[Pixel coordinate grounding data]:
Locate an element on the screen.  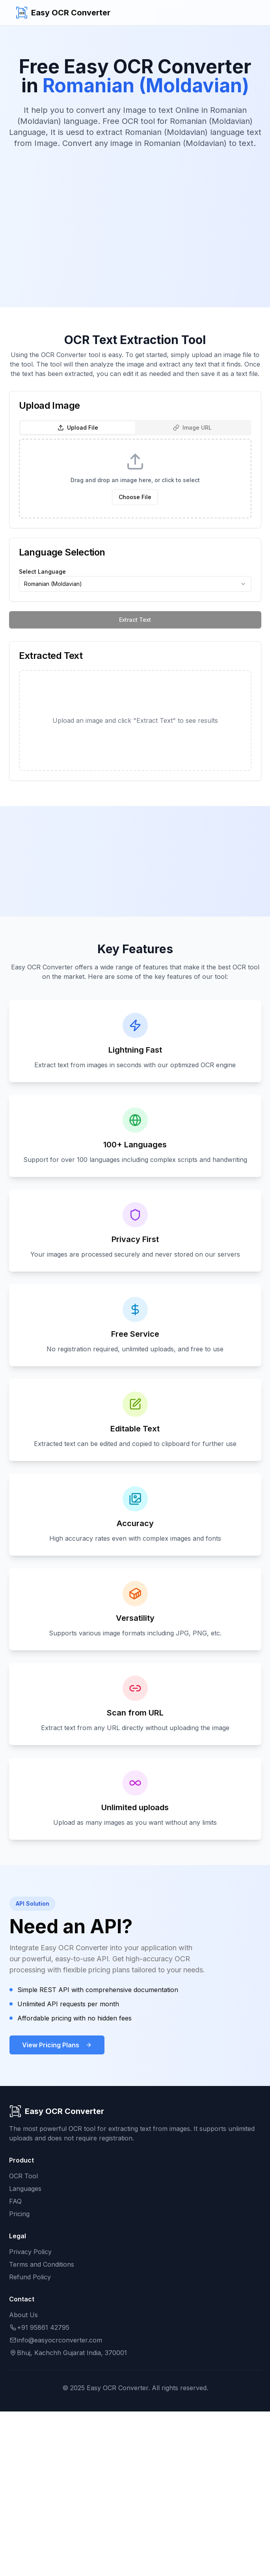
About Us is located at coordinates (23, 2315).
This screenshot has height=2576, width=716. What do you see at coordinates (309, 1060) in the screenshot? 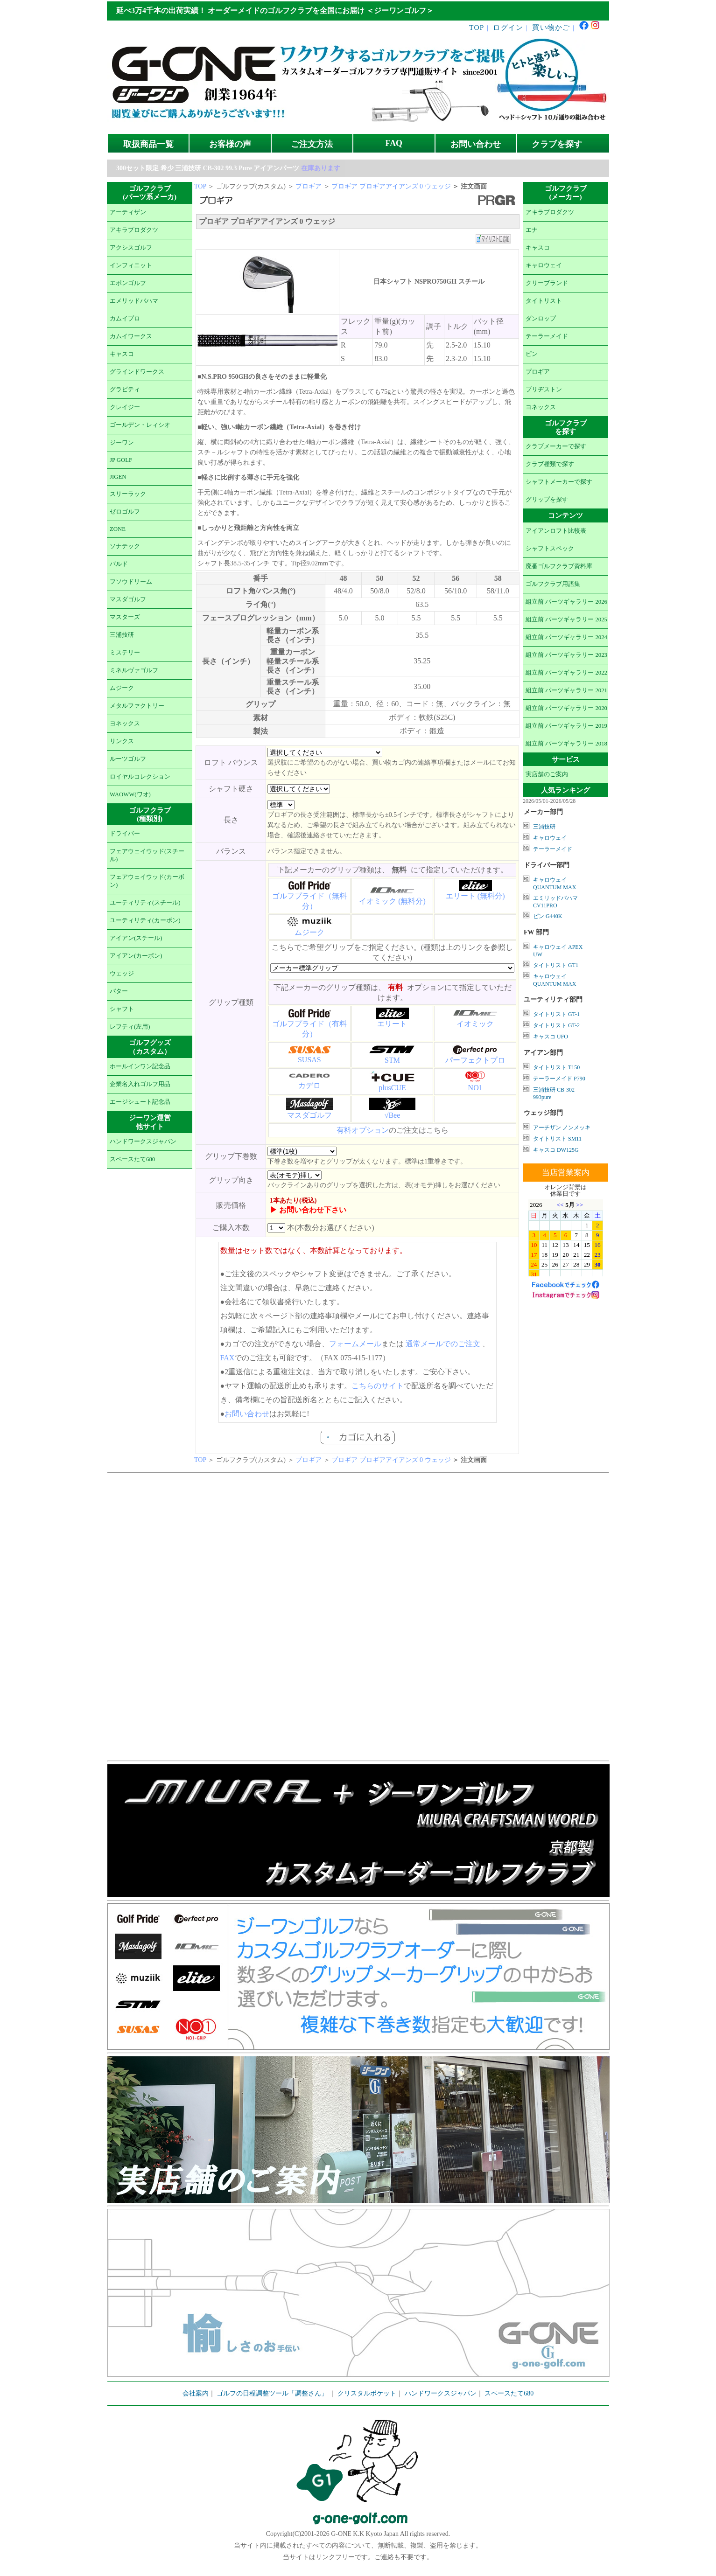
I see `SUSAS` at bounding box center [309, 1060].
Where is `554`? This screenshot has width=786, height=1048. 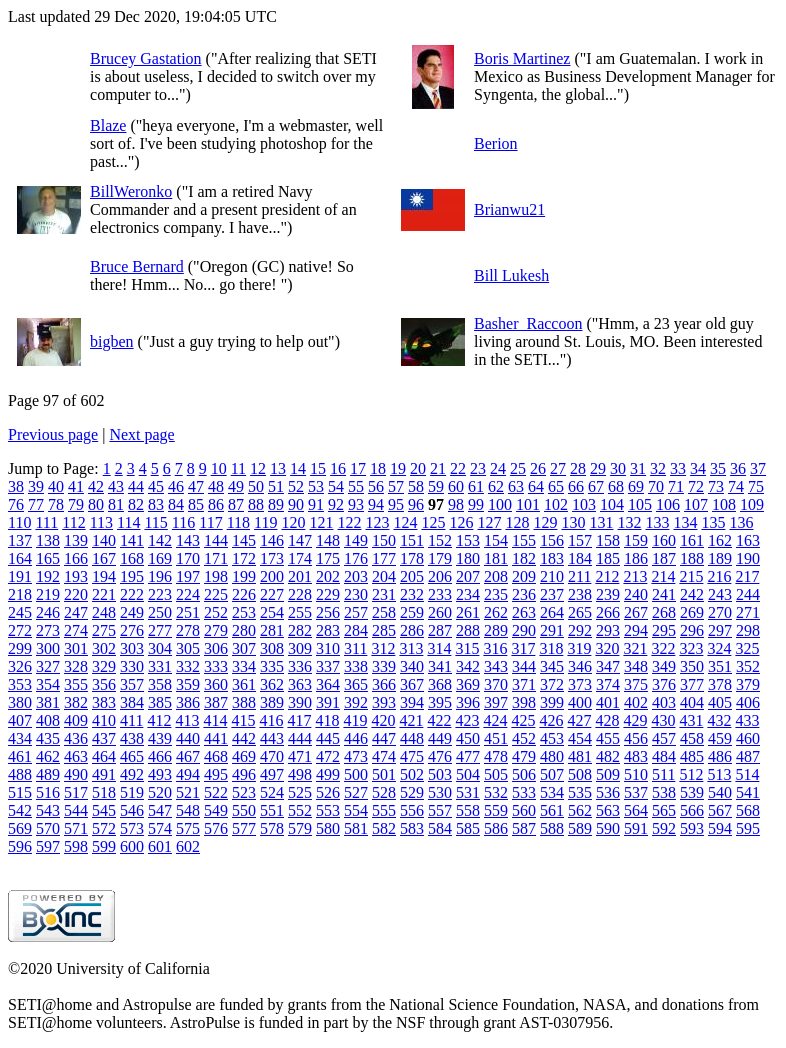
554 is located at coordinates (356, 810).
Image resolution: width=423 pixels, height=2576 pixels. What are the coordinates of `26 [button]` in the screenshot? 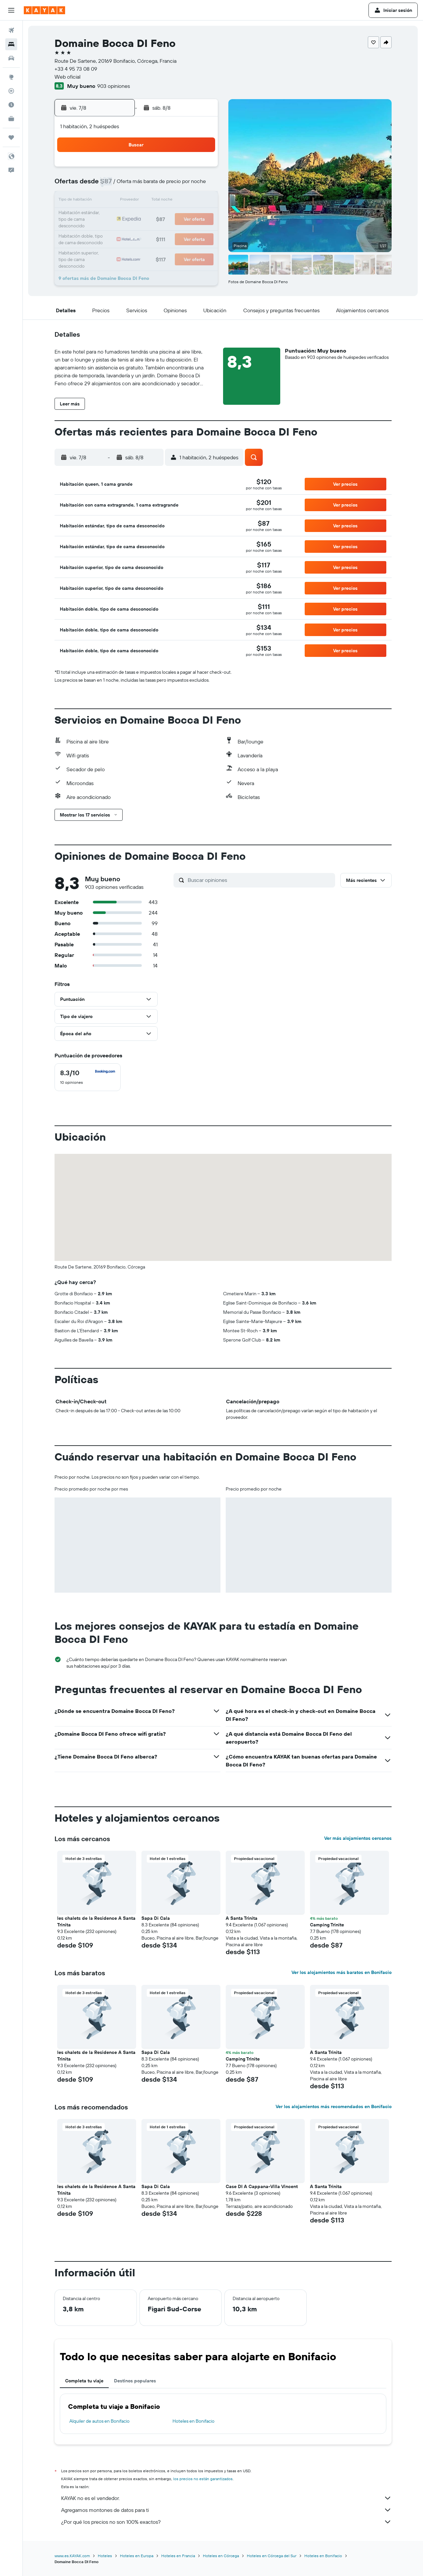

[Activity]:
Return exactly the lines from the one containing "has width=786, height=1048." through the end of the records, leaving out every picture.

[Output of the exercise]:
Where is `554`? This screenshot has width=786, height=1048. 
554 is located at coordinates (356, 810).
Image resolution: width=423 pixels, height=2576 pixels. What are the coordinates of `26 [button]` in the screenshot? 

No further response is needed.